Transcribed page contents:
_____

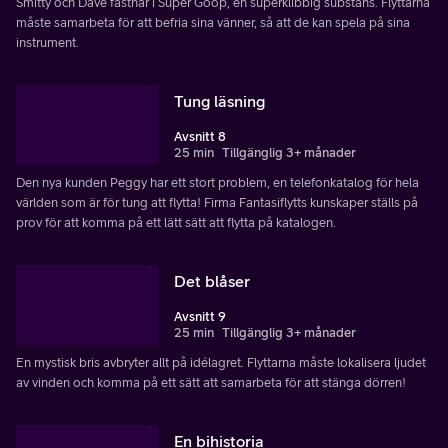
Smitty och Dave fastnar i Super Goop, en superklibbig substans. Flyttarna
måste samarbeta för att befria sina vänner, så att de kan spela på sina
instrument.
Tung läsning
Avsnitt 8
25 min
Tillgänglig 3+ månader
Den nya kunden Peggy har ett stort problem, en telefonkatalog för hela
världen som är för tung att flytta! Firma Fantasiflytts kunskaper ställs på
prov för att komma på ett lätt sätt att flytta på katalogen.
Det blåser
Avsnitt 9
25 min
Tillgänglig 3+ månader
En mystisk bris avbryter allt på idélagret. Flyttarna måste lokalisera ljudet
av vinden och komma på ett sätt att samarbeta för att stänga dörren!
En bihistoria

_____

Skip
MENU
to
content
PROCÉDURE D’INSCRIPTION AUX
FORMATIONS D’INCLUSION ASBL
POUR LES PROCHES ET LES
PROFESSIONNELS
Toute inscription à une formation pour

_____

To do: Wherever the string "måste" occurs in the records above, copy that line.

Solved problem:
måste samarbeta för att befria sina vänner, så att de kan spela på sina
En mystisk bris avbryter allt på idélagret. Flyttarna måste lokalisera ljudet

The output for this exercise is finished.